PARIS, 6 septembre (Le Parisien Matin)Flavie Flament a répondu le samedi 5 septembre sur le plateau de l’émission C à vous sur France 5 aux propos de Mimie Mathy concernant Patrick Bruel. L’animatrice s’est dite estomaquée après la défense du chanteur par la comédienne, alors que ce dernier est visé par 31 plaintes pour viol, tentative de viol et agression sexuelle.

La passe d’armes sur France 5

Flavie Flament était invitée de C à vous samedi. Elle a réagi à l’intervention de Mimie Mathy sur RTL.

La comédienne avait estimé que Patrick Bruel avait, selon elle, Mimie Mathy :

« été plus harcelé que harceleur ».

Une déclaration qui a provoqué la réaction de l’animatrice.

Flavie Flament a déclaré que cette prise de position la faisait sourire plutôt que de la mettre en colère. Elle s’est dite choquée par l’attitude de certaines femmes.

Flavie Flament :

« Je suis toujours absolument estomaquée par ces femmes qui pourraient être nos mères et qui n’auront pas un mot pour des victimes ».

Selon l’animatrice, qui accuse elle-même le chanteur de viol, les femmes de la génération de Mimie Mathy qui condamnent la prise de parole des plaignantes restent marquées par une autre époque.

Flavie Flament :

« portent encore en elles le poids du monde d’hier ».

Elle a estimé qu’elles devraient au contraire saluer le courage des plaignantes.

Elle a ajouté être fascinée par l’outrecuidance de ceux qui détiennent des vérités sans rien savoir du dossier.

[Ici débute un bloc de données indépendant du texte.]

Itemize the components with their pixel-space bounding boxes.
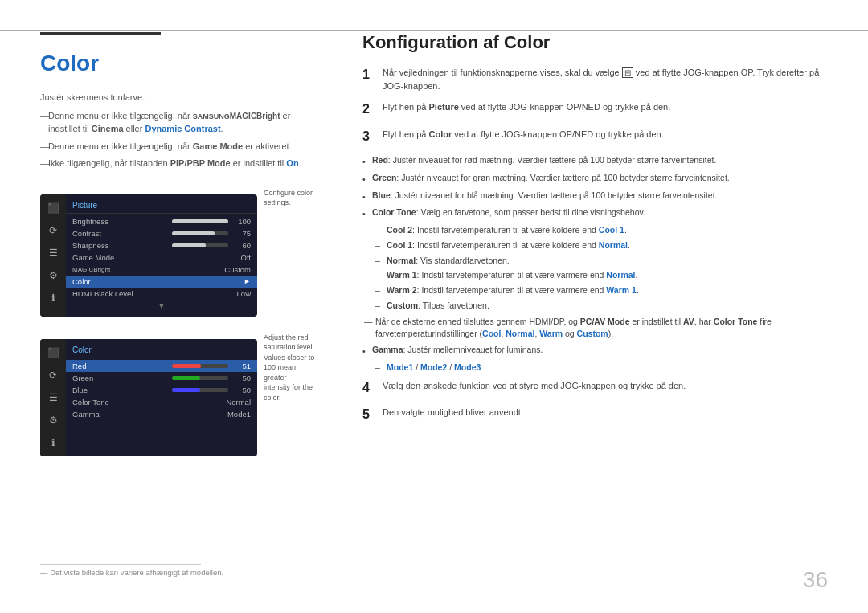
panel2-content: Color Red 51 Green <box>66 339 257 456</box>
arrows-icon: ⟳ <box>46 223 60 238</box>
panel2-note: Adjust the red saturation level. Values … <box>257 326 321 456</box>
intro-text: Justér skærmens tonfarve. <box>40 91 321 104</box>
step-1: 1 Når vejledningen til funktionsknappern… <box>362 66 828 92</box>
step-3-num: 3 <box>362 126 383 147</box>
panel1-row-magicbright: MAGICBright Custom <box>66 264 257 276</box>
left-column: Color Justér skærmens tonfarve. Denne me… <box>40 32 346 589</box>
panel1-row-hdmi: HDMI Black Level Low <box>66 288 257 300</box>
sub-normal: – Normal: Vis standardfarvetonen. <box>362 255 828 268</box>
footer-note: — Det viste billede kan variere afhængig… <box>40 568 223 577</box>
right-column: Konfiguration af Color 1 Når vejledninge… <box>362 32 828 589</box>
panel2-row-red: Red 51 <box>66 360 257 372</box>
step-4-num: 4 <box>362 378 383 398</box>
top-line <box>0 30 868 31</box>
panel2-row-colortone: Color Tone Normal <box>66 396 257 408</box>
gear-icon: ⚙ <box>46 268 60 283</box>
footer-line <box>40 564 201 565</box>
steps-container: 1 Når vejledningen til funktionsknappern… <box>362 66 828 425</box>
monitor-icon: ⬛ <box>46 201 60 215</box>
sub-custom: – Custom: Tilpas farvetonen. <box>362 300 828 313</box>
page-number: 36 <box>803 567 828 593</box>
panel-picture: ⬛ ⟳ ☰ ⚙ ℹ Picture Brightness <box>40 182 321 317</box>
bullet-green: • Green: Justér niveauet for grøn mætnin… <box>362 172 828 186</box>
right-title: Konfiguration af Color <box>362 32 828 53</box>
panel1-note: Configure color settings. <box>257 182 321 317</box>
note-hdmi: — Når de eksterne enhed tilsluttes genne… <box>362 316 828 341</box>
bullet-blue: • Blue: Justér niveauet for blå mætning.… <box>362 190 828 204</box>
panel1-row-gamemode: Game Mode Off <box>66 251 257 264</box>
step-5-text: Den valgte mulighed bliver anvendt. <box>383 406 828 419</box>
panel1-row-brightness: Brightness 100 <box>66 215 257 227</box>
panel2-header: Color <box>66 344 257 358</box>
bullet-1: Denne menu er ikke tilgængelig, når SAMS… <box>40 109 321 136</box>
bullet-3: Ikke tilgængelig, når tilstanden PIP/PBP… <box>40 157 321 170</box>
panel1-row-contrast: Contrast 75 <box>66 227 257 239</box>
gear-icon-2: ⚙ <box>46 413 60 427</box>
panel2-sidebar: ⬛ ⟳ ☰ ⚙ ℹ <box>40 339 66 456</box>
panel2-row-blue: Blue 50 <box>66 384 257 396</box>
bullet-2: Denne menu er ikke tilgængelig, når Game… <box>40 140 321 153</box>
info-icon: ℹ <box>46 291 60 305</box>
info-icon-2: ℹ <box>46 435 60 450</box>
panel1-header: Picture <box>66 199 257 214</box>
step-4: 4 Vælg den ønskede funktion ved at styre… <box>362 379 828 398</box>
panel1-row-sharpness: Sharpness 60 <box>66 239 257 251</box>
panel1-row-color: Color ► <box>66 276 257 288</box>
bullet-gamma: • Gamma: Justér mellemniveauet for lumin… <box>362 344 828 358</box>
arrows-icon-2: ⟳ <box>46 368 60 382</box>
step-5-num: 5 <box>362 404 383 425</box>
sub-gamma-modes: – Mode1 / Mode2 / Mode3 <box>362 362 828 374</box>
sub-cool1: – Cool 1: Indstil farvetemperaturen til … <box>362 239 828 252</box>
column-divider <box>354 32 354 589</box>
step-5: 5 Den valgte mulighed bliver anvendt. <box>362 406 828 425</box>
section-title: Color <box>40 51 321 76</box>
left-top-accent <box>40 32 161 35</box>
step-3: 3 Flyt hen på Color ved at flytte JOG-kn… <box>362 128 828 147</box>
lines-icon-2: ☰ <box>46 390 60 405</box>
step-1-text: Når vejledningen til funktionsknapperne … <box>383 66 828 92</box>
step-3-text: Flyt hen på Color ved at flytte JOG-knap… <box>383 128 828 141</box>
sub-warm1: – Warm 1: Indstil farvetemperaturen til … <box>362 269 828 282</box>
panel1-content: Picture Brightness 100 Contrast <box>66 194 257 317</box>
step-2: 2 Flyt hen på Picture ved at flytte JOG-… <box>362 100 828 120</box>
step-1-num: 1 <box>362 64 383 85</box>
step-2-text: Flyt hen på Picture ved at flytte JOG-kn… <box>383 100 828 114</box>
monitor-icon-2: ⬛ <box>46 345 60 360</box>
bullet-red: • Red: Justér niveauet for rød mætning. … <box>362 154 828 169</box>
bullets-section: • Red: Justér niveauet for rød mætning. … <box>362 154 828 374</box>
panel-color: ⬛ ⟳ ☰ ⚙ ℹ Color Red <box>40 326 321 456</box>
bullet-colortone: • Color Tone: Vælg en farvetone, som pas… <box>362 206 828 221</box>
panel2-row-gamma: Gamma Mode1 <box>66 408 257 420</box>
panel1-sidebar: ⬛ ⟳ ☰ ⚙ ℹ <box>40 194 66 317</box>
sub-cool2: – Cool 2: Indstil farvetemperaturen til … <box>362 224 828 237</box>
panel2-row-green: Green 50 <box>66 372 257 384</box>
lines-icon: ☰ <box>46 246 60 260</box>
step-4-text: Vælg den ønskede funktion ved at styre m… <box>383 379 828 393</box>
step-2-num: 2 <box>362 99 383 120</box>
sub-warm2: – Warm 2: Indstil farvetemperaturen til … <box>362 284 828 297</box>
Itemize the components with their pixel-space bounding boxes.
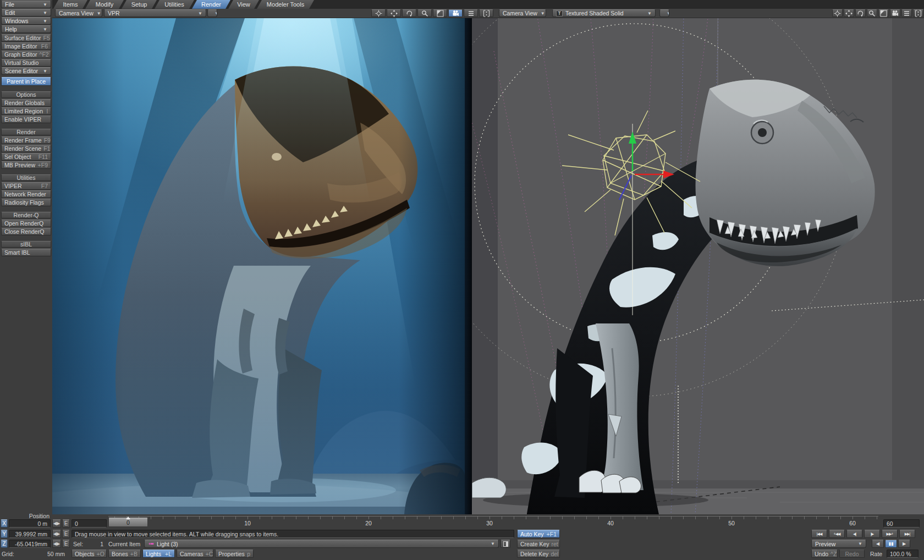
menu-help[interactable]: Help▼ xyxy=(1,25,51,33)
auto-key-button[interactable]: Auto Key+F1 xyxy=(517,530,560,538)
virtual-studio-button[interactable]: Virtual Studio xyxy=(1,59,51,67)
y-stepper[interactable]: ◀▶ xyxy=(52,530,61,538)
go-to-start-button[interactable]: |◀◀ xyxy=(811,530,827,538)
image-editor-button[interactable]: Image EditorF6 xyxy=(1,42,51,50)
tab-utilities[interactable]: Utilities xyxy=(155,0,194,9)
left-extra-dropdown[interactable]: ▼ xyxy=(207,9,217,17)
minmax-viewport-icon[interactable] xyxy=(878,9,889,17)
z-stepper[interactable]: ◀▶ xyxy=(52,540,61,548)
viper-button[interactable]: VIPERF7 xyxy=(1,182,51,190)
render-globals-button[interactable]: Render Globals xyxy=(1,99,51,107)
x-value-field[interactable]: 0 m xyxy=(9,519,51,528)
create-key-button[interactable]: Create Keyret xyxy=(517,540,560,548)
render-scene-button[interactable]: Render SceneF10 xyxy=(1,145,51,152)
current-item-dropdown[interactable]: Light (3) ▼ xyxy=(144,540,499,548)
left-view-type-dropdown[interactable]: Camera View▼ xyxy=(55,9,102,17)
x-stepper[interactable]: ◀▶ xyxy=(52,519,61,528)
zoom-view-icon[interactable] xyxy=(867,9,877,17)
right-extra-dropdown[interactable]: ▼ xyxy=(659,9,669,17)
undo-button[interactable]: Undo^Z xyxy=(811,550,838,558)
scene-editor-button[interactable]: Scene Editor▼ xyxy=(1,67,51,75)
z-envelope-button[interactable]: E xyxy=(62,540,70,548)
item-panel-button[interactable] xyxy=(501,540,510,548)
graph-editor-button[interactable]: Graph Editor^F2 xyxy=(1,51,51,58)
menu-file[interactable]: File▼ xyxy=(1,1,51,8)
center-item-icon[interactable] xyxy=(832,9,843,17)
sel-label: Sel: xyxy=(73,540,83,548)
left-render-mode-dropdown[interactable]: VPR▼ xyxy=(104,9,206,17)
item-list-icon[interactable] xyxy=(464,9,478,17)
redo-button[interactable]: Redo xyxy=(839,550,865,558)
section-title-render: Render xyxy=(1,129,51,135)
z-value-field[interactable]: -65.0419mm xyxy=(9,540,51,548)
camera-view-icon[interactable] xyxy=(890,9,900,17)
edit-cameras-button[interactable]: Cameras+C xyxy=(177,550,213,558)
next-keyframe-button[interactable]: ▶▶+ xyxy=(882,530,898,538)
play-forward-button[interactable]: ▶ xyxy=(898,540,910,548)
center-item-icon[interactable] xyxy=(371,9,386,17)
surface-editor-button[interactable]: Surface EditorF5 xyxy=(1,34,51,42)
limited-region-button[interactable]: Limited Regionl xyxy=(1,107,51,115)
play-reverse-button[interactable]: ◀ xyxy=(872,540,884,548)
y-value-field[interactable]: 39.9992 mm xyxy=(9,530,51,538)
tab-render[interactable]: Render xyxy=(192,0,230,9)
current-frame-field[interactable]: 0 xyxy=(72,519,107,528)
edit-lights-button[interactable]: Lights+L xyxy=(142,550,175,558)
viewport-right-shaded[interactable] xyxy=(472,18,924,514)
render-frame-button[interactable]: Render FrameF9 xyxy=(1,136,51,144)
timeline-slider-handle[interactable]: 0 xyxy=(108,518,148,527)
viewport-divider[interactable] xyxy=(465,18,472,514)
open-renderq-button[interactable]: Open RenderQ xyxy=(1,219,51,227)
prev-keyframe-button[interactable]: +◀◀ xyxy=(829,530,845,538)
pause-button[interactable]: ▮▮ xyxy=(885,540,897,548)
right-render-mode-dropdown[interactable]: TTextured Shaded Solid▼ xyxy=(552,9,656,17)
tab-view[interactable]: View xyxy=(228,0,259,9)
properties-button[interactable]: Propertiesp xyxy=(215,550,254,558)
edit-bones-button[interactable]: Bones+B xyxy=(108,550,141,558)
radiosity-flags-button[interactable]: Radiosity Flags xyxy=(1,199,51,206)
rotate-view-icon[interactable] xyxy=(855,9,866,17)
parent-in-place-button[interactable]: Parent in Place xyxy=(1,77,51,86)
dope-track-icon[interactable] xyxy=(913,9,923,17)
step-back-button[interactable]: ◀| xyxy=(846,530,862,538)
timeline-ruler[interactable]: 0 10 20 30 40 50 60 0 xyxy=(108,516,878,528)
zoom-view-icon[interactable] xyxy=(417,9,432,17)
menu-edit[interactable]: Edit▼ xyxy=(1,9,51,17)
tab-setup[interactable]: Setup xyxy=(122,0,157,9)
right-view-type-dropdown[interactable]: Camera View▼ xyxy=(499,9,546,17)
tab-items[interactable]: Items xyxy=(53,0,87,9)
chevron-down-icon: ▼ xyxy=(644,11,652,16)
edit-objects-button[interactable]: Objects+O xyxy=(72,550,107,558)
camera-view-icon[interactable] xyxy=(448,9,463,17)
dope-track-icon[interactable] xyxy=(479,9,493,17)
minmax-viewport-icon[interactable] xyxy=(433,9,447,17)
close-renderq-button[interactable]: Close RenderQ xyxy=(1,228,51,235)
current-item-label: Current Item xyxy=(108,540,140,548)
tab-modify[interactable]: Modify xyxy=(85,0,124,9)
x-envelope-button[interactable]: E xyxy=(62,519,70,528)
item-list-icon[interactable] xyxy=(901,9,912,17)
pan-view-icon[interactable] xyxy=(387,9,401,17)
viewport-left-vpr[interactable] xyxy=(52,18,465,514)
network-render-button[interactable]: Network Render xyxy=(1,190,51,198)
enable-viper-button[interactable]: Enable VIPER xyxy=(1,116,51,123)
mb-preview-button[interactable]: MB Preview+F9 xyxy=(1,161,51,169)
end-frame-field[interactable]: 60 xyxy=(883,519,920,528)
z-axis-button[interactable]: Z xyxy=(1,540,8,548)
smart-ibl-button[interactable]: Smart IBL xyxy=(1,249,51,256)
rotate-view-icon[interactable] xyxy=(402,9,416,17)
y-axis-button[interactable]: Y xyxy=(1,530,8,538)
chevron-down-icon: ▼ xyxy=(487,541,495,546)
sel-object-button[interactable]: Sel ObjectF11 xyxy=(1,153,51,161)
step-forward-button[interactable]: |▶ xyxy=(864,530,880,538)
menu-windows[interactable]: Windows▼ xyxy=(1,17,51,25)
y-envelope-button[interactable]: E xyxy=(62,530,70,538)
rate-value-field[interactable]: 100.0 % xyxy=(887,550,919,558)
x-axis-button[interactable]: X xyxy=(1,519,8,528)
pan-view-icon[interactable] xyxy=(844,9,854,17)
tab-modeler-tools[interactable]: Modeler Tools xyxy=(257,0,314,9)
chevron-down-icon: ▼ xyxy=(40,10,47,15)
preview-dropdown[interactable]: Preview▼ xyxy=(811,540,866,548)
go-to-end-button[interactable]: ▶▶| xyxy=(899,530,915,538)
delete-key-button[interactable]: Delete Keydel xyxy=(517,550,560,558)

Flavie Flament :

« Je suis estomaquée de voir à quel point on peut trahir les femmes en tenant des propos comme ça ».

Dans la même émission, Flavie Flament a qualifié l’annulation de la tournée d’automne de Patrick Bruel de décision sage. Elle y a vu le symbole d’un #MeToo français et le signe d’une indignation générale.

Le chanteur a annulé ses concerts prévus à l’automne. Il reste mis en examen et présumé innocent.

Un fossé générationnel au cœur du MeToo

L’échange entre Flavie Flament et Mimie Mathy dépasse le seul cas Patrick Bruel. Il révèle une fracture qui traverse depuis plusieurs années la manière dont les affaires de violences sexuelles sont commentées dans l’espace public.

D’un côté, une génération d’artistes qui a construit sa notoriété dans les années 80 et 90, où la loyauté entre pairs et la présomption d’innocence étaient invoquées comme un réflexe de protection du milieu.

De l’autre, des femmes qui ont porté plainte et qui trouvent aujourd’hui une caisse de résonance médiatique inédite, notamment via des émissions comme C à vous, devenues tribunaux d’opinion autant que lieux d’information.

La qualification de « décision sage » pour l’annulation de la tournée est à ce titre révélatrice. Ce n’est plus seulement la justice qui impose l’agenda, mais la pression de l’opinion et des salles de spectacle. Le symbole du « #MeToo français » évoqué par Flavie Flament marque un tournant : l’industrie musicale, longtemps épargnée comparée au cinéma, se retrouve rattrapée par les mêmes logiques de boycott et de requalification morale.

Reste l’angle judiciaire, souvent évacué des plateaux. 31 plaintes ne signifient pas 31 mises en examen, et la formule de la présomption d’innocence, rappelée en fin d’émission, peine à coexister avec l’emballement médiatique.